◆ Problem requirements
Transcribe verbatim every line from the line containing "2023年04月 (13)" to the end of the entries, including both endpoints. Output nothing beyond those lines.

(Beginning of Input for this task)

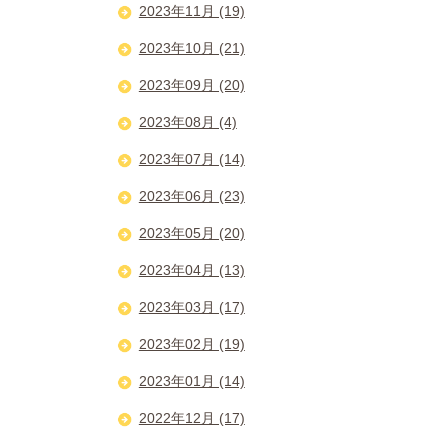
2023年11月 (19)
2023年10月 (21)
2023年09月 (20)
2023年08月 (4)
2023年07月 (14)
2023年06月 (23)
2023年05月 (20)
2023年04月 (13)
2023年03月 (17)
2023年02月 (19)
2023年01月 (14)
2022年12月 (17)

(End of Input for this task)

◆ Task response
2023年04月 (13)
2023年03月 (17)
2023年02月 (19)
2023年01月 (14)
2022年12月 (17)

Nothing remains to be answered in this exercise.